> **ASSIGNMENT**: Which lines in the entries below contain the string "Ihre"? Show each of them in full.

Page-level text extractions
--------------------------------------------------
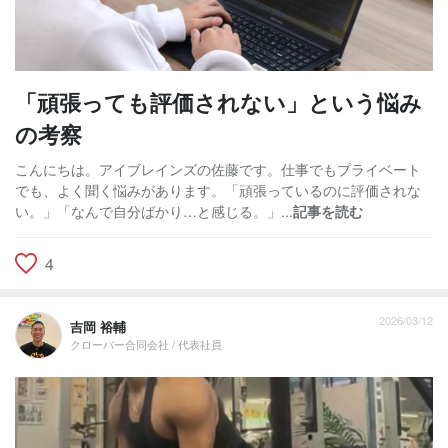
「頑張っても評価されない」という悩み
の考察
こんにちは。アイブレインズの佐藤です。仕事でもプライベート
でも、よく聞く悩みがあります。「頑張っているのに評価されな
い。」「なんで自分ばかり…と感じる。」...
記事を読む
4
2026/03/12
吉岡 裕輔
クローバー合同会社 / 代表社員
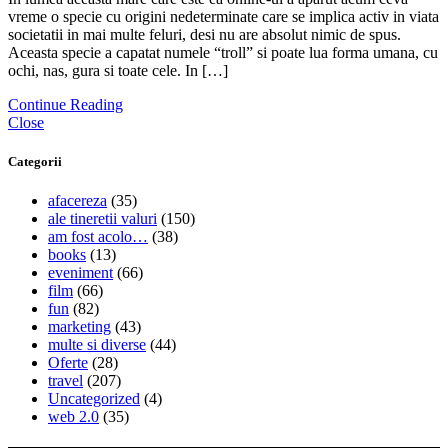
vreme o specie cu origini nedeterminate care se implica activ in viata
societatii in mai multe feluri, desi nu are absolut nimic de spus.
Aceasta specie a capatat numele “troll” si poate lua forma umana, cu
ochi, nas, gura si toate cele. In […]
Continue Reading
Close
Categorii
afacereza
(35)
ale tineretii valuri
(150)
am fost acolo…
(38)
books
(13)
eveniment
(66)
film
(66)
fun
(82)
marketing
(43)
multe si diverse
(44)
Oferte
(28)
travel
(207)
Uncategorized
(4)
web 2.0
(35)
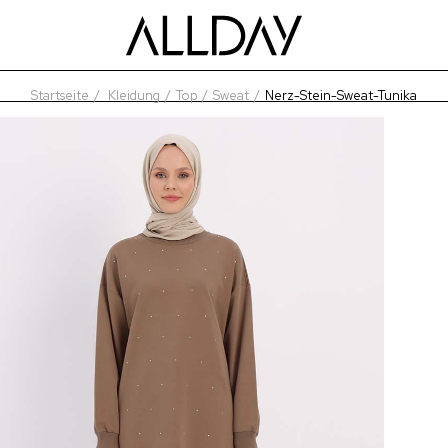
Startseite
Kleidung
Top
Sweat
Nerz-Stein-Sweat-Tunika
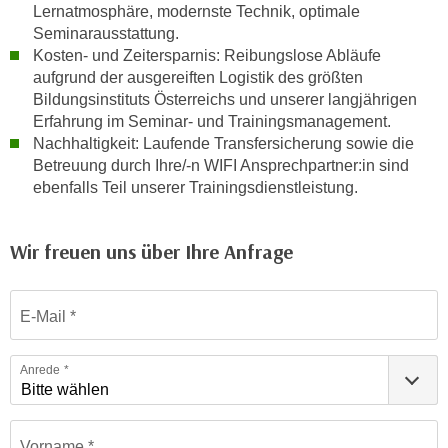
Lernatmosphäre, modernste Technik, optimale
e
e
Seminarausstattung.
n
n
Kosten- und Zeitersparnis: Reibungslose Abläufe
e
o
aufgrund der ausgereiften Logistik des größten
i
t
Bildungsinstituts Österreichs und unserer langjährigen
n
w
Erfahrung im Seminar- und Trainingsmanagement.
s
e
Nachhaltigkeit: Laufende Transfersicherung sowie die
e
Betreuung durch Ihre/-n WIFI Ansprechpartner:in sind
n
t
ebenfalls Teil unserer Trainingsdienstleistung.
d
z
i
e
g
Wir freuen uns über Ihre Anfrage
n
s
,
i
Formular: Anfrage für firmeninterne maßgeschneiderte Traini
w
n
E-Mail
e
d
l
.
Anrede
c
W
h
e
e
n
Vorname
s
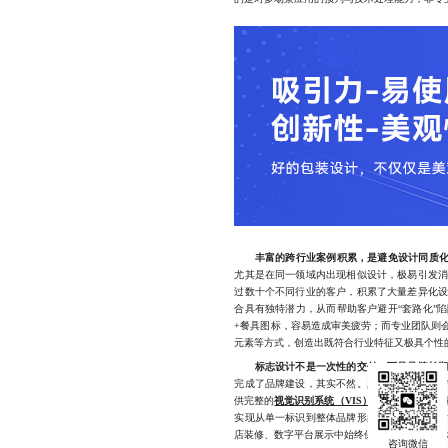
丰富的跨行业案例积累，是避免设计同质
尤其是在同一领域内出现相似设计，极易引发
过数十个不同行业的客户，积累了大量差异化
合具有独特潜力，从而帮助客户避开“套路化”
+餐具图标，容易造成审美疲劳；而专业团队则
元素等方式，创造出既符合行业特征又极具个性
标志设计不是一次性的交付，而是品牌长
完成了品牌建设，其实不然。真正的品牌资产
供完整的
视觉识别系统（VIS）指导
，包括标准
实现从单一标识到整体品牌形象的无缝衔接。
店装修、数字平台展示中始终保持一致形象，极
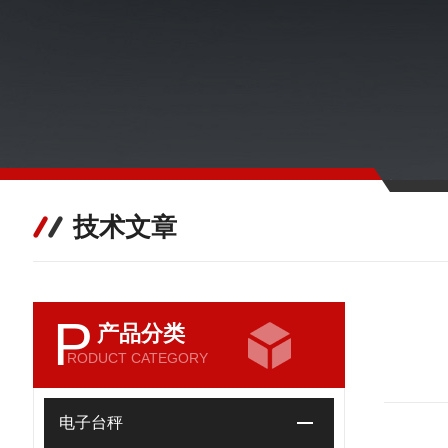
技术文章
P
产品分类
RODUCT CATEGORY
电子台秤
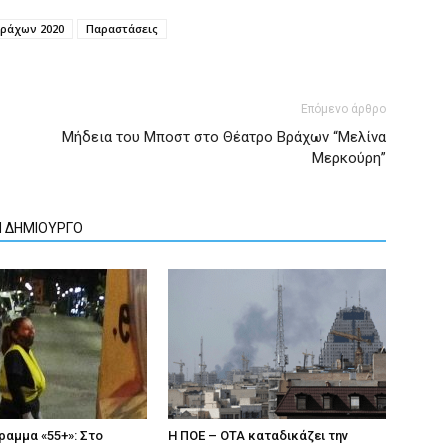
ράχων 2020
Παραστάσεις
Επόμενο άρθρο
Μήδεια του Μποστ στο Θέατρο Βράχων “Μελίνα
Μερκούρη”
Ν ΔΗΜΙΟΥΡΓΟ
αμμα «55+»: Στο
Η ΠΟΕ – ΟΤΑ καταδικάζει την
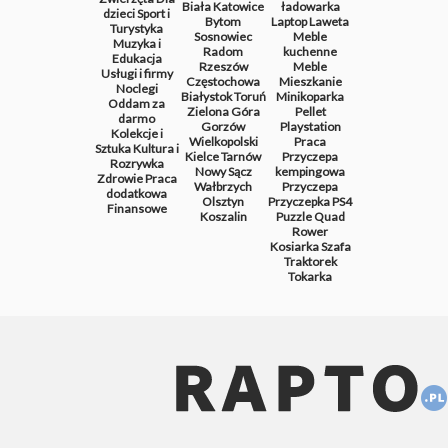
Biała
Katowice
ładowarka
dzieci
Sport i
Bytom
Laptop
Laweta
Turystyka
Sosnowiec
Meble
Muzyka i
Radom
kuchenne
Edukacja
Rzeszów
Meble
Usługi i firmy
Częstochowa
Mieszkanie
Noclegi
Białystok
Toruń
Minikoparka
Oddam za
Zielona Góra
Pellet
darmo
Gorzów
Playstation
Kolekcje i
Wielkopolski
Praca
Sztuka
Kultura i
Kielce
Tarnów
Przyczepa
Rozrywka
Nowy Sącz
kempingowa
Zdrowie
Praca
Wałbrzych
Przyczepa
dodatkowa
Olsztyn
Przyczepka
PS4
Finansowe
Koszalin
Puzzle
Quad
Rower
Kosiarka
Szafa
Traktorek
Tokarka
--------------------------------------------------
> **WRITTEN ANSWER**:
Betreuung durch Ihre/-n WIFI Ansprechpartner:in sind
Wir freuen uns über Ihre Anfrage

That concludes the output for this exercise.